Nel calcio professionistico, dove girano milioni di euro, sponsor, diritti televisivi e interessi enormi, verrebbe naturale pensare che l’unica cosa che conti sia vincere. A ogni costo.
Eppure, anche lì, nel regno del risultato, ci sono limiti invalicabili. Il doping, per esempio, è una scorciatoia infame. È la tentazione di arrivare primi barando. È tradire le regole del gioco, gli avversari, il pubblico e perfino se stessi. Non è solo una questione di regolamento: è una questione di dignità. E non c’è trofeo o gloria che possa giustificare quella rinuncia.
Se questo vale nello sport, dove ci si gioca la carriera e contratti milionari, quanto più dovrebbe valere in politica, dove ci si gioca la vita collettiva di un intero Paese? E invece, proprio lì dove servirebbero etica e coerenza più che mai, si assiste al contrario.
La politica italiana sembra aver adottato una logica sportiva distorta: vincere, comunque. Ma la politica non è una gara a chi arriva primo, non è il risultato che conta, ma il come ci si arriva. È un patto di fiducia con i cittadini, e quel patto richiede coerenza, visione, identità.
Oggi, nel nome della necessità di “fermare la destra”, si assiste a una rincorsa insensata verso ammucchiate elettorali prive di senso. Il centrosinistra propone alleanze che tengono insieme tutto e il contrario di tutto: liberali e populisti, europeisti e sovranisti pentiti, ambientalisti e industrialisti, moderati e radicali. Non c’è una visione comune, non c’è un’identità. C’è solo il riflesso pavloviano del “battere l’avversario”.

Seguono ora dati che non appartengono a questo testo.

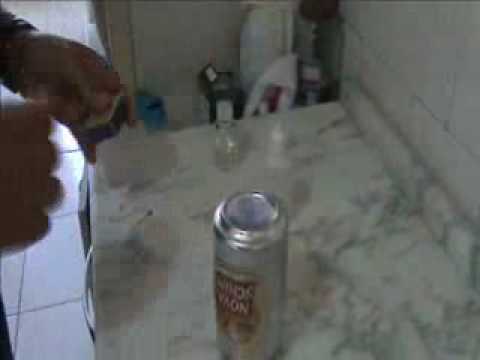 The width and height of the screenshot is (480, 360). I want to click on wall tile, so click(x=443, y=163), click(x=388, y=51), click(x=388, y=82).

Ma mettere insieme percentuali non significa fare politica. Significa solo provare a occupare spazi. È come se una squadra di calcio, per paura di perdere, mettesse in campo undici giocatori che parlano lingue diverse e giocano con regole diverse. Il risultato non sarebbe una vittoria, ma il caos.

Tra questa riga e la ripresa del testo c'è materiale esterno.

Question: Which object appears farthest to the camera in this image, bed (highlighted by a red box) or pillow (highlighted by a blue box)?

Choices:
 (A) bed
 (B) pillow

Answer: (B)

La coerenza in politica non è un lusso da anime pure, è il presupposto minimo per poter governare con serietà. Significa essere fedeli a sé stessi e trasparenti con gli elettori. Significa costruire alleanze sensate, basate su valori comuni, e non solo su strategie numeriche.
I governi costruiti con logiche opportunistiche durano poco, vivono nel conflitto permanente, si paralizzano. E alla fine a pagare sono i cittadini, stanchi di vedere promesse disattese e alleanze che si sbriciolano al primo ostacolo. È un film già visto, e non una volta sola.

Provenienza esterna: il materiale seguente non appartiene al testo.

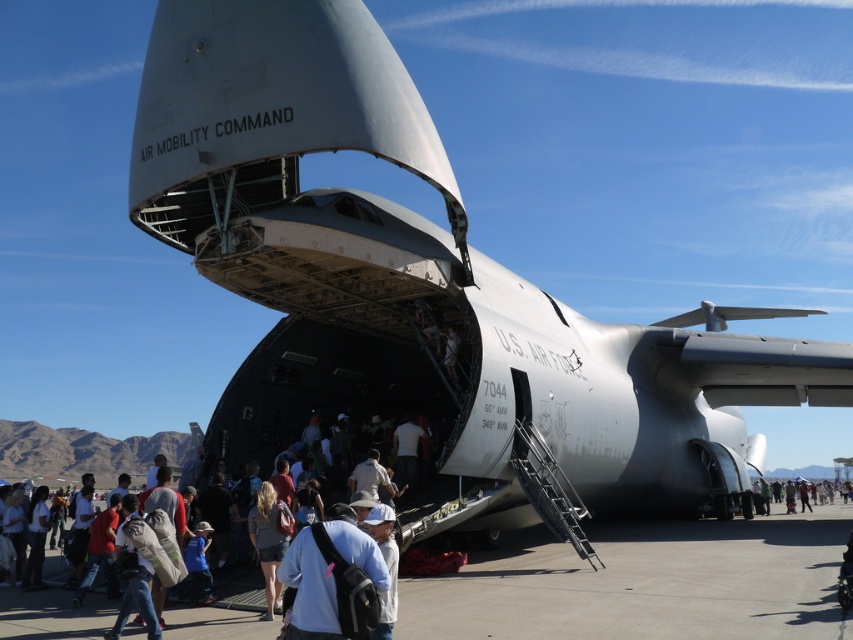 Question: Can you confirm if gray concrete tarmac at lower center is smaller than light blue fabric shirt at lower center?

Choices:
 (A) no
 (B) yes

Answer: (A)

Question: In this image, where is gray concrete tarmac at lower center located relative to light blue fabric shirt at lower center?

Choices:
 (A) above
 (B) below

Answer: (B)

Question: Considering the real-world distances, which object is farthest from the gray concrete tarmac at lower center?

Choices:
 (A) light blue fabric shirt at lower center
 (B) white fabric crowd at center

Answer: (B)

Question: Can you confirm if gray concrete tarmac at lower center is thinner than light blue fabric shirt at lower center?

Choices:
 (A) no
 (B) yes

Answer: (A)

Question: Considering the real-world distances, which object is farthest from the white fabric crowd at center?

Choices:
 (A) light blue fabric shirt at lower center
 (B) white cotton shirt at lower right
 (C) gray concrete tarmac at lower center

Answer: (B)

Question: Which object is the closest to the light blue fabric shirt at lower center?

Choices:
 (A) gray concrete tarmac at lower center
 (B) white fabric crowd at center
 (C) white cotton shirt at lower right

Answer: (A)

La verità è semplice: in politica, come nello sport, si può anche perdere. Ma si deve perdere con dignità. Perdere senza rinnegare sé stessi. Perdere senza svendersi. Perdere, se serve, per salvare un’identità. Perché un’identità chiara può diventare forza nel tempo, può costruire consenso duraturo, può dare futuro. Una vittoria ottenuta barando, invece, si sgretola subito dopo il fischio finale.
Abbiamo bisogno di governi che durino. Che nascano su basi solide. Che abbiano il coraggio di affrontare le sfide, non solo di sopravvivere. E tutto questo può esistere solo se la coerenza torna a essere un valore.
Vincere è importante, certo. Ma non tutto ciò che porta alla vittoria è giusto. Non vale barare, non vale mentire, non vale allearsi con chi è lontano anni luce solo perché i numeri lo suggeriscono. Una politica così non è credibile. E non è utile.
Meglio perdere da soli che vincere contro sé stessi. Meglio perdere con coerenza che governare senza direzione. Perché la vera vittoria è un Paese che torna a fidarsi della politica. E per conquistare quella fiducia, bisogna meritarla. Non truccare la partita.